---------- DATA UNDER STUDY ----------
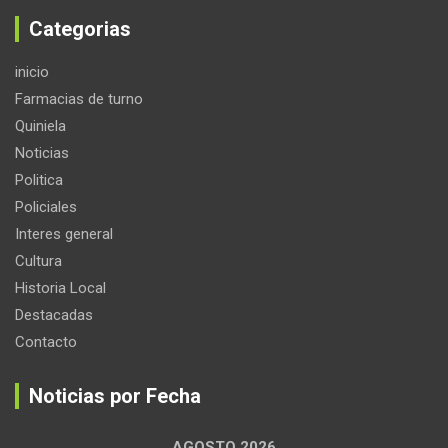
Categorias
inicio
Farmacias de turno
Quiniela
Noticias
Politica
Policiales
Interes general
Cultura
Historia Local
Destacadas
Contacto
Noticias por Fecha
AGOSTO 2026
----------
WHAT THE EXERCISE ASKS:
Could you repeat the entries word for word, skipping the pictures they contain?

SOLUTION FOR THIS PROBLEM:
Categorias
inicio
Farmacias de turno
Quiniela
Noticias
Politica
Policiales
Interes general
Cultura
Historia Local
Destacadas
Contacto
Noticias por Fecha
AGOSTO 2026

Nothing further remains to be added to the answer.